At Rocherster University not a single student bought a song on Napster's online store during the 2004 winter semester, writes British online newspaper The Register. This, despite the noisy agreement to offer an "exclusive" to the university that should have been the only possible alternative to the illegal download.
The alternative was, instead, and was attended with passion by the students, according to The Register. These are the two online stores, the iTunes Music Store and MusicMatch. Both have provided more extensive catalogs, more friendly interfaces and above all DRM management, digital property rights, considered more favorable by American university students.
Napster's attack on iTunes was mainly based on the idea of renting fixed-price music instead of selling with micropayments (as happens in the Apple store).
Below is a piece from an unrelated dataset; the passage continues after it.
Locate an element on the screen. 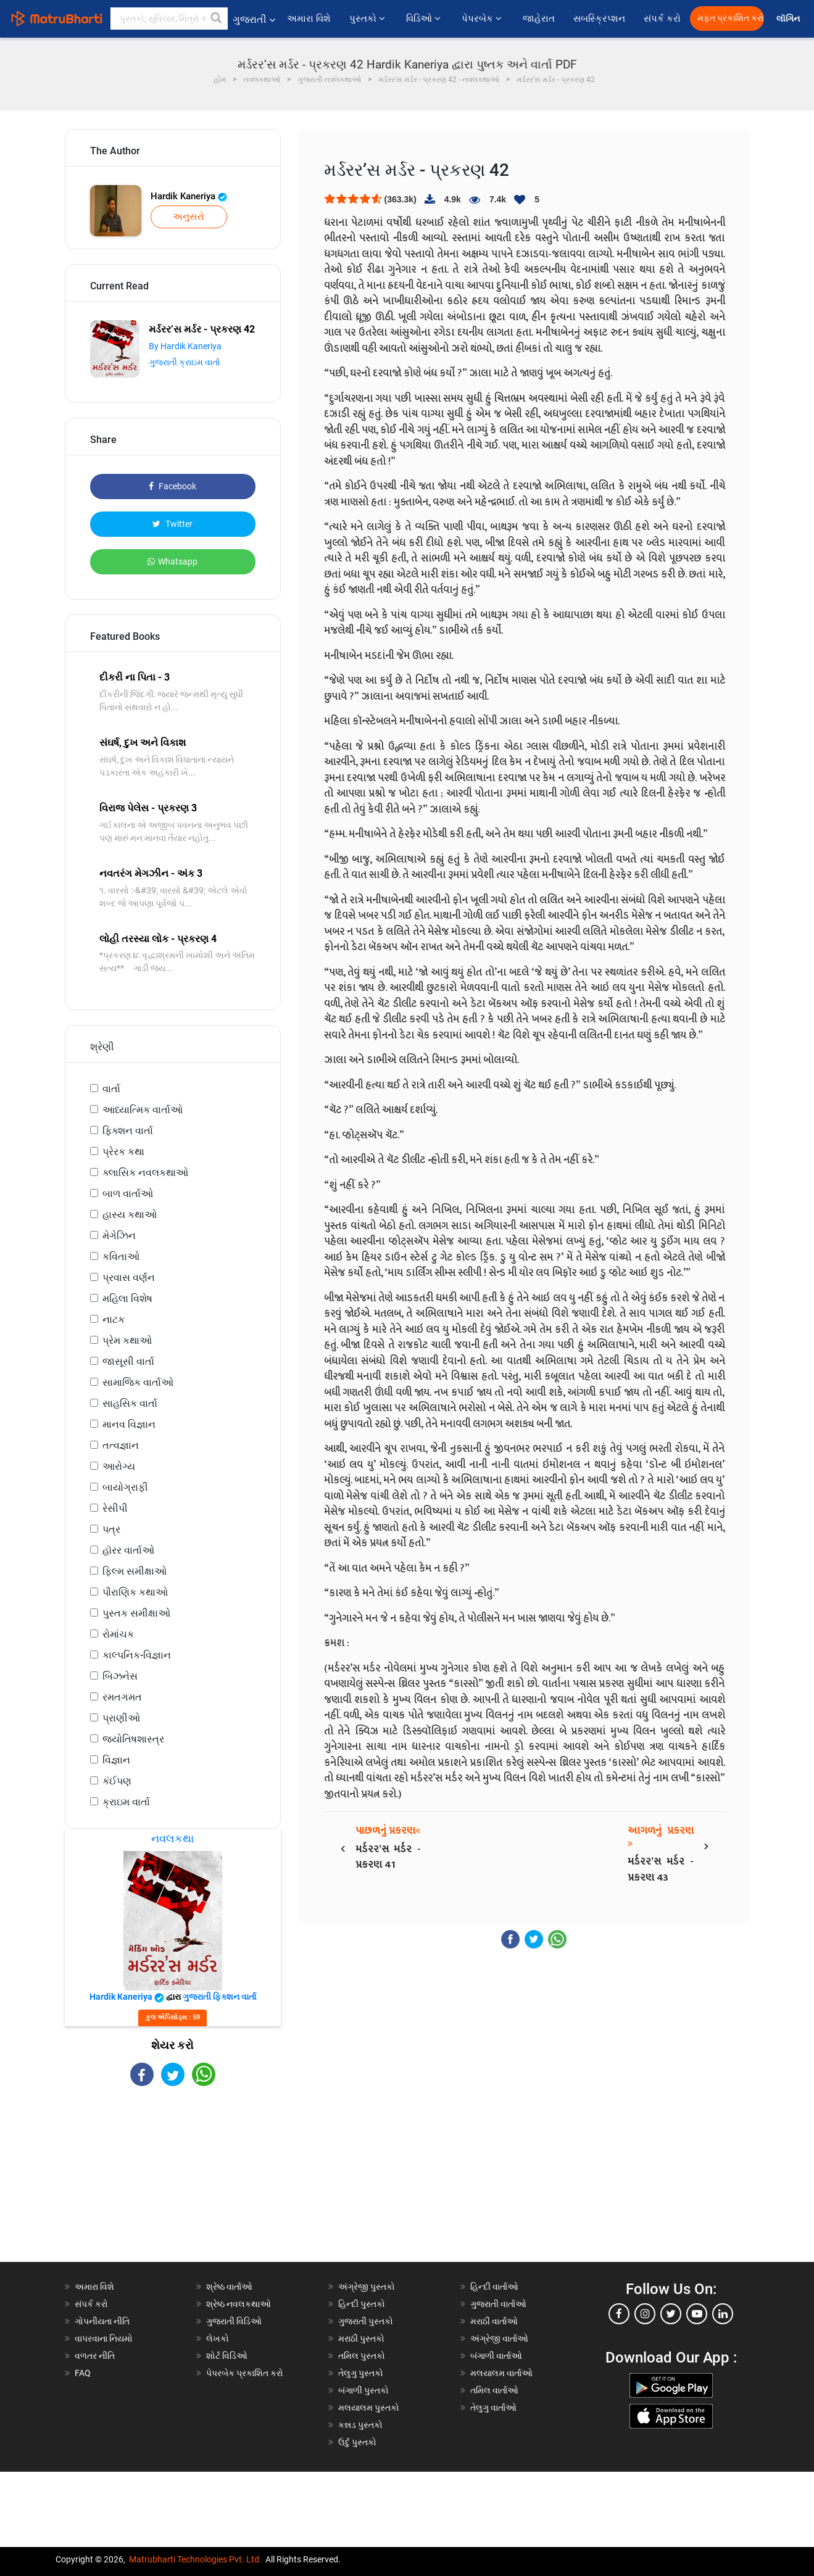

Napster offered a discount on the cost of $ 9.95 a month which allowed partially limited access to the online catalog to download music, relying on the fact that Apple's competition to "fill an iPod forces customers to spend $ 10,000 in micropayments ".
The flat rate policy of Napster, chosen as an alternative more recently also by Microsoft for its online music store, in fact provides a summary of the idea that with a subscription you can download almost all the songs online, which you can then listen to for a long time time provided you always renew your pass. Otherwise the DRM contained in the music files crashes and these become unusable.
Apart from the iPod's appeal – not compatible as a format with Napster songs – which has certainly contributed to the failure of the "flat" music offensive, it is perhaps worthwhile to make another consideration. Usually the goods are sold by paying a flat-rate price that allows, in addition to possession (not temporary) the property. Instead services are usually paid "flat", in situations of convenience for the customer, and can be used without limitations or with certain limitations for the period of time in which you subscribe.
The confusion, to try to force the market in favor of the supplier, derives from the fact that we tried to pass off as a service what in reality is a good. That is, the natural propensity of the public to buy possession and ownership (albeit limited in terms of copy and so on) of the song good rather than considering access to the online music store as a service for which you pay a fixed monthly fee and which guarantees the musical experience only as long as you continue to pay the rent.
This second approach is apparently not considered favorably by the consumer because he probably thinks: "If Napster fails tomorrow, all the music I paid to hear what happened to it?" And the answer sounds strongly different from the experience of buying physical goods like a CD of a minor label that then subsequently fails and goes out of print.
In the last quarter of 2004 Napster reported losses of 24 million dollars and the company's future with the current business model does not seem particularly rosy. Similar considerations are made for Real and for the giants like Microsoft who have announced the intention to pursue a similar model in all sectors (such as ringtones and music for mobile phones) in which they have entered or are about to enter.